Please... before blowing off my suggestion, please consider my logic.

First, let me explain what TIME-WAIT means... TCP is considered a "reliable" protocol. That means that every time something is sent, an "ACK" response is sent to notify the remote side that the data was received. If no ACK arrives, the data is resent. This guarantees that data is either received, or you get an error (or time out). You'll always know whether data is received or not, and that's the goal of a reliable protocol.

The problem comes at the end of a session. When the socket is closed, you send a FIN (for "finished") packet to the remote side. Likewise, it sends you a FIN packet. That's how you know the session is closed. You respond with an ACK so the remote side knows you received the FIN.

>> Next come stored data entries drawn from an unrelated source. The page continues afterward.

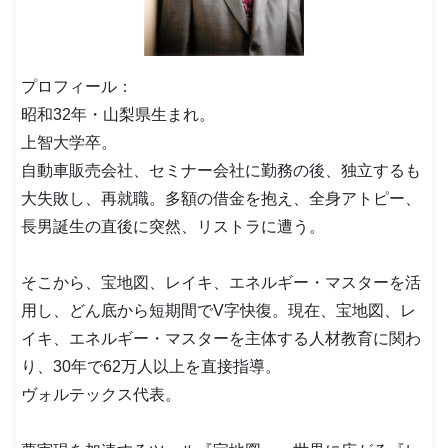
プロフィール：
昭和32年・山梨県生まれ。
上智大学卒。
自動車販売会社、セミナー会社に勤務の後、独立するも
大失敗し、再就職。多額の借金を抱え、全身アトピー、
長男誕生の直後に突然、リストラに遭う。
そこから、宝地図、レイキ、エネルギー・マスターを活
用し、どん底から短期間でV字快復。現在、宝地図、レ
イキ、エネルギー・マスターを主体する人材教育に関わ
り、30年で62万人以上を直接指導。
ヴォルテックス代表。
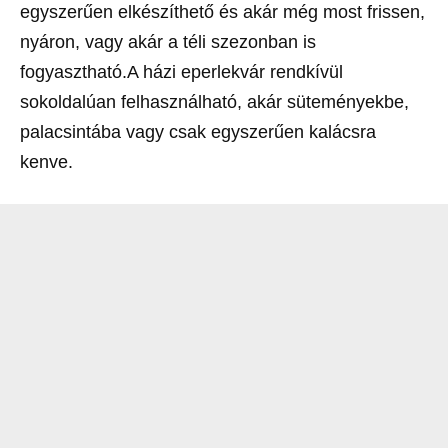
egyszerűen elkészíthető és akár még most frissen,
nyáron, vagy akár a téli szezonban is
fogyasztható.A házi eperlekvár rendkívül
sokoldalúan felhasználható, akár süteményekbe,
palacsintába vagy csak egyszerűen kalácsra
kenve.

What happens if that final ACK gets lost in the network? You never send an ACK in response to an ACK (that would create an endless loop!). So you never know if that ACK was received. If the network is flaky and drops your ACK packet, the remote side will eventually re-send the FIN. So you need to be ready to acknowledge the repeated FIN, otherwise the remote side could get stuck in a never-ending loop of sending FIN... etc.

TIME-WAIT state is the state where the socket is sitting and waiting "just in case" that ACK got lost. It waits a long enough time (2 mins by default) that if there's going to be a re-send of the FIN, it will have already received it...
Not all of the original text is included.